This post is part of the Gender and Domination Course in OOPS.

It is election time. I am almost done with the course “Gender and Domination.” However, the echoes of conversations started in that class are proving to be difficult to silence. Among the questions that this seminar has left lingering, the one that has stayed with me the most has to do with the little use that historically psychoanalytic theory seems to have had for political philosophy. Maybe the problem is that I do not know enough about the topic, but it is my impression that the existing collaborations between the two disciplines are scarce at best. Yet I do not think it has to be this way. Thus, in what follows, I present my attempt to engage psychoanalysis with certain political attitudes that I consider problematic. The starting point of my reflection is an article that Drucilla Cornell wrote back in the 1990s as a response to the debate on pornography initiated by Catharine MacKinnon and Andrea Dworkin. No knowledge of said controversy is really needed in order to understand my piece, for the central point of my commentary does not have much to do with the “Antipornography Civil Rights Ordinance” per se. So, without much ado, I hope you are in the mood to think about mainstream (heterosexual) pornography, Phallic Mother(s), presidential candidates, and beating fantasies (did I mention I also bring Freud into the conversation?) If you are, read on.

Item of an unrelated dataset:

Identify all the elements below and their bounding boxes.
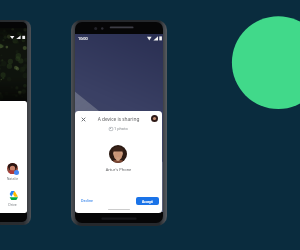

In an effort to explain the pervasiveness and appeal that characterizes the cultural phenomenon we call pornography, Drucilla Cornell, in her article entitled “Pornography’s Temptation,” resorts to Jacques Lacan’s insights concerning the role that the figure of the Phallic Mother plays in creating and re-creating the social conditions that enable the allure of mainstream-heterosexual pornography to become a reality that justifies the rise of an ever-growing, million-dollar industry. Similarly, in my engagement with Cornell’s article I will be using the Lacanian problematization of the Oedipal complex to discuss some basic political attitudes that, I contend, also result in a reproduction of the social disposition that tends to normalize domination and the ‘beating fantasies’ that go with it. In this way, just as Cornell attempts to provide a psychoanalytic account that could “adequately come to terms with pornography as a cultural phenomenon” (126), my idea is to outline a similar account for the sake of tracing the roots of the embrace of political domination/subjugation at the individual level, and to explore how such an analysis may shed light on the way in which our disposition for obedience is also administered by our early social interactions.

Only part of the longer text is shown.